[Transcribed page contents]

= Beginning of Section =

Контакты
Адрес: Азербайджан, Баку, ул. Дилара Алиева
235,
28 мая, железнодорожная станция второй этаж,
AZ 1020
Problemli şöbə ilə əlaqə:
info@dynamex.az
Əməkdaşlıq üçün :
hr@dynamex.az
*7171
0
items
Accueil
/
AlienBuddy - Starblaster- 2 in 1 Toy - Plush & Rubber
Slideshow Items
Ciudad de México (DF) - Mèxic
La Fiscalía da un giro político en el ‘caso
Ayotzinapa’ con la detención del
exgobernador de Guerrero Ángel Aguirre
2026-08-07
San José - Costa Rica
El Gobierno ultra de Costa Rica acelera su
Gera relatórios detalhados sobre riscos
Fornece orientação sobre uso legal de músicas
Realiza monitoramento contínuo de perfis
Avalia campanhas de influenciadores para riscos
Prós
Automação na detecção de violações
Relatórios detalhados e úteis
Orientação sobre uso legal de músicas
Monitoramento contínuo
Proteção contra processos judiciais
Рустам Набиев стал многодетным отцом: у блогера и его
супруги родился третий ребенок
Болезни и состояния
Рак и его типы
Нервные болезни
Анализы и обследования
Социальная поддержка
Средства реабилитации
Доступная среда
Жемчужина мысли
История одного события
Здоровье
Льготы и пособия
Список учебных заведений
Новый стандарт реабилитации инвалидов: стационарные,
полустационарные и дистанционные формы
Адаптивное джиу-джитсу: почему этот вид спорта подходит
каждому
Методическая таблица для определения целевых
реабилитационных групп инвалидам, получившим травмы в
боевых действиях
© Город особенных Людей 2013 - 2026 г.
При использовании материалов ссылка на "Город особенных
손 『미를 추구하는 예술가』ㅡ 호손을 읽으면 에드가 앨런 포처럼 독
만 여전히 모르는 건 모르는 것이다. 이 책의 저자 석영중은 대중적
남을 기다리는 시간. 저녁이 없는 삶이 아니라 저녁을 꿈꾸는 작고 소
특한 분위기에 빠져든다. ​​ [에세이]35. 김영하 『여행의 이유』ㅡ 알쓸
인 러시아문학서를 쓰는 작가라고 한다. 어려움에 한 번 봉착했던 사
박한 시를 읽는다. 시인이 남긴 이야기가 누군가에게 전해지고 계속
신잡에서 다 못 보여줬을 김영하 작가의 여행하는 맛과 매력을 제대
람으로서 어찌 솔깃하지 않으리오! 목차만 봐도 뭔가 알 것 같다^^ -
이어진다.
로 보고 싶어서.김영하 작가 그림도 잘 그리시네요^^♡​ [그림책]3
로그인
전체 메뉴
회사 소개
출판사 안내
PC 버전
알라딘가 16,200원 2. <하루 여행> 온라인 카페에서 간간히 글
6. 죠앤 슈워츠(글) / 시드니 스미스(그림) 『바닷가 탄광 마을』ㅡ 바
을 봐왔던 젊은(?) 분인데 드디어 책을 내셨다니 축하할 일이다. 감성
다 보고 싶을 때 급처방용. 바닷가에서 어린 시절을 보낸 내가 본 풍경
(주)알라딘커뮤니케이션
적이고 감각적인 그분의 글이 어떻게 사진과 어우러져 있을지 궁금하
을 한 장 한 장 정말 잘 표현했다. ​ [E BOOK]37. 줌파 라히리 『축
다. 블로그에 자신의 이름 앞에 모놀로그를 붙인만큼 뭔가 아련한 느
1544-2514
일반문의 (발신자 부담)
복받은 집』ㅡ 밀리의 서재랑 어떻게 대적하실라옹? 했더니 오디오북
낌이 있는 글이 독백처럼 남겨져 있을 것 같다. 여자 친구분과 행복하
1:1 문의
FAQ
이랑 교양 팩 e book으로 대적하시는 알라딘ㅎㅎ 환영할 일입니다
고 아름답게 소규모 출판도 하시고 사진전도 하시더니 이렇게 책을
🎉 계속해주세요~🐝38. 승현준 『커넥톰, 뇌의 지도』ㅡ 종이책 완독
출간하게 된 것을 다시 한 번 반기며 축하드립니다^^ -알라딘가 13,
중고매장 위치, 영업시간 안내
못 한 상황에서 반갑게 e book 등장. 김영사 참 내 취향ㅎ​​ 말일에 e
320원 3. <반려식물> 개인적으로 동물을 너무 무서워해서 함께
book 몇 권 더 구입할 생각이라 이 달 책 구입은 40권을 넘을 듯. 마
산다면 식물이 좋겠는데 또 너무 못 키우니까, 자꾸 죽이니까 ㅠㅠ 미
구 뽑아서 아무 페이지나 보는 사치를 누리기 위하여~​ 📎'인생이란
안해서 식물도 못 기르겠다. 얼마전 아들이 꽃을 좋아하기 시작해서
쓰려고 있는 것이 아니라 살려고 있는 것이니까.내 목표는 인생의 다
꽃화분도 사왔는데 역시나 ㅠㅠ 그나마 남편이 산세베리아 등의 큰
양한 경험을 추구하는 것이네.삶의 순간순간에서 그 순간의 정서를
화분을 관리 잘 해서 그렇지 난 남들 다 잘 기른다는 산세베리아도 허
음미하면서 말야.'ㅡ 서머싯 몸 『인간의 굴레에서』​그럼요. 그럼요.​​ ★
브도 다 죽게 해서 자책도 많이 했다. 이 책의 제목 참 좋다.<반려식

= End of Section =

→ Task goal:
In full and without alteration, write out each record.

→ Result below:
Контакты
Адрес: Азербайджан, Баку, ул. Дилара Алиева
235,
28 мая, железнодорожная станция второй этаж,
AZ 1020
Problemli şöbə ilə əlaqə:
info@dynamex.az
Əməkdaşlıq üçün :
hr@dynamex.az
*7171
0
items
Accueil
/
AlienBuddy - Starblaster- 2 in 1 Toy - Plush & Rubber
Slideshow Items
Ciudad de México (DF) - Mèxic
La Fiscalía da un giro político en el ‘caso
Ayotzinapa’ con la detención del
exgobernador de Guerrero Ángel Aguirre
2026-08-07
San José - Costa Rica
El Gobierno ultra de Costa Rica acelera su
Gera relatórios detalhados sobre riscos
Fornece orientação sobre uso legal de músicas
Realiza monitoramento contínuo de perfis
Avalia campanhas de influenciadores para riscos
Prós
Automação na detecção de violações
Relatórios detalhados e úteis
Orientação sobre uso legal de músicas
Monitoramento contínuo
Proteção contra processos judiciais
Рустам Набиев стал многодетным отцом: у блогера и его
супруги родился третий ребенок
Болезни и состояния
Рак и его типы
Нервные болезни
Анализы и обследования
Социальная поддержка
Средства реабилитации
Доступная среда
Жемчужина мысли
История одного события
Здоровье
Льготы и пособия
Список учебных заведений
Новый стандарт реабилитации инвалидов: стационарные,
полустационарные и дистанционные формы
Адаптивное джиу-джитсу: почему этот вид спорта подходит
каждому
Методическая таблица для определения целевых
реабилитационных групп инвалидам, получившим травмы в
боевых действиях
© Город особенных Людей 2013 - 2026 г.
При использовании материалов ссылка на "Город особенных
손 『미를 추구하는 예술가』ㅡ 호손을 읽으면 에드가 앨런 포처럼 독
만 여전히 모르는 건 모르는 것이다. 이 책의 저자 석영중은 대중적
남을 기다리는 시간. 저녁이 없는 삶이 아니라 저녁을 꿈꾸는 작고 소
특한 분위기에 빠져든다. ​​ [에세이]35. 김영하 『여행의 이유』ㅡ 알쓸
인 러시아문학서를 쓰는 작가라고 한다. 어려움에 한 번 봉착했던 사
박한 시를 읽는다. 시인이 남긴 이야기가 누군가에게 전해지고 계속
신잡에서 다 못 보여줬을 김영하 작가의 여행하는 맛과 매력을 제대
람으로서 어찌 솔깃하지 않으리오! 목차만 봐도 뭔가 알 것 같다^^ -
이어진다.
로 보고 싶어서.김영하 작가 그림도 잘 그리시네요^^♡​ [그림책]3
로그인
전체 메뉴
회사 소개
출판사 안내
PC 버전
알라딘가 16,200원 2. <하루 여행> 온라인 카페에서 간간히 글
6. 죠앤 슈워츠(글) / 시드니 스미스(그림) 『바닷가 탄광 마을』ㅡ 바
을 봐왔던 젊은(?) 분인데 드디어 책을 내셨다니 축하할 일이다. 감성
다 보고 싶을 때 급처방용. 바닷가에서 어린 시절을 보낸 내가 본 풍경
(주)알라딘커뮤니케이션
적이고 감각적인 그분의 글이 어떻게 사진과 어우러져 있을지 궁금하
을 한 장 한 장 정말 잘 표현했다. ​ [E BOOK]37. 줌파 라히리 『축
다. 블로그에 자신의 이름 앞에 모놀로그를 붙인만큼 뭔가 아련한 느
1544-2514
일반문의 (발신자 부담)
복받은 집』ㅡ 밀리의 서재랑 어떻게 대적하실라옹? 했더니 오디오북
낌이 있는 글이 독백처럼 남겨져 있을 것 같다. 여자 친구분과 행복하
1:1 문의
FAQ
이랑 교양 팩 e book으로 대적하시는 알라딘ㅎㅎ 환영할 일입니다
고 아름답게 소규모 출판도 하시고 사진전도 하시더니 이렇게 책을
🎉 계속해주세요~🐝38. 승현준 『커넥톰, 뇌의 지도』ㅡ 종이책 완독
출간하게 된 것을 다시 한 번 반기며 축하드립니다^^ -알라딘가 13,
중고매장 위치, 영업시간 안내
못 한 상황에서 반갑게 e book 등장. 김영사 참 내 취향ㅎ​​ 말일에 e
320원 3. <반려식물> 개인적으로 동물을 너무 무서워해서 함께
book 몇 권 더 구입할 생각이라 이 달 책 구입은 40권을 넘을 듯. 마
산다면 식물이 좋겠는데 또 너무 못 키우니까, 자꾸 죽이니까 ㅠㅠ 미
구 뽑아서 아무 페이지나 보는 사치를 누리기 위하여~​ 📎'인생이란
안해서 식물도 못 기르겠다. 얼마전 아들이 꽃을 좋아하기 시작해서
쓰려고 있는 것이 아니라 살려고 있는 것이니까.내 목표는 인생의 다
꽃화분도 사왔는데 역시나 ㅠㅠ 그나마 남편이 산세베리아 등의 큰
양한 경험을 추구하는 것이네.삶의 순간순간에서 그 순간의 정서를
화분을 관리 잘 해서 그렇지 난 남들 다 잘 기른다는 산세베리아도 허
음미하면서 말야.'ㅡ 서머싯 몸 『인간의 굴레에서』​그럼요. 그럼요.​​ ★
브도 다 죽게 해서 자책도 많이 했다. 이 책의 제목 참 좋다.<반려식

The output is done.